*PROBLEM TO WORK ON:*
Exclude every picture and return the remaining entries below verbatim.

++++ MATERIAL PROVIDED ++++

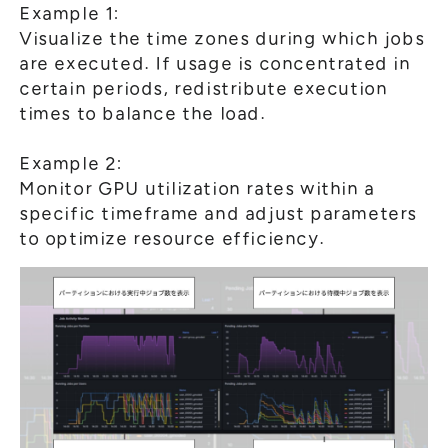
Example 1:
Visualize the time zones during which jobs
are executed. If usage is concentrated in
certain periods, redistribute execution
times to balance the load.
Example 2:
Monitor GPU utilization rates within a
specific timeframe and adjust parameters
to optimize resource efficiency.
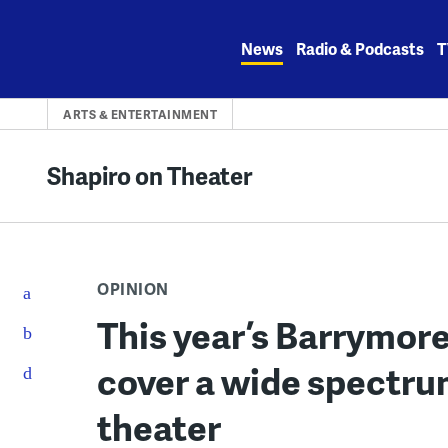
Skip
to
News
Radio & Podcasts
T
content
ARTS & ENTERTAINMENT
Shapiro on Theater
OPINION
This year’s Barrymo
cover a wide spectru
theater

++++

*THE COMPLETED TASK:*
Example 1:
Visualize the time zones during which jobs
are executed. If usage is concentrated in
certain periods, redistribute execution
times to balance the load.
Example 2:
Monitor GPU utilization rates within a
specific timeframe and adjust parameters
to optimize resource efficiency.
Skip
to
News
Radio & Podcasts
T
content
ARTS & ENTERTAINMENT
Shapiro on Theater
OPINION
This year’s Barrymo
cover a wide spectru
theater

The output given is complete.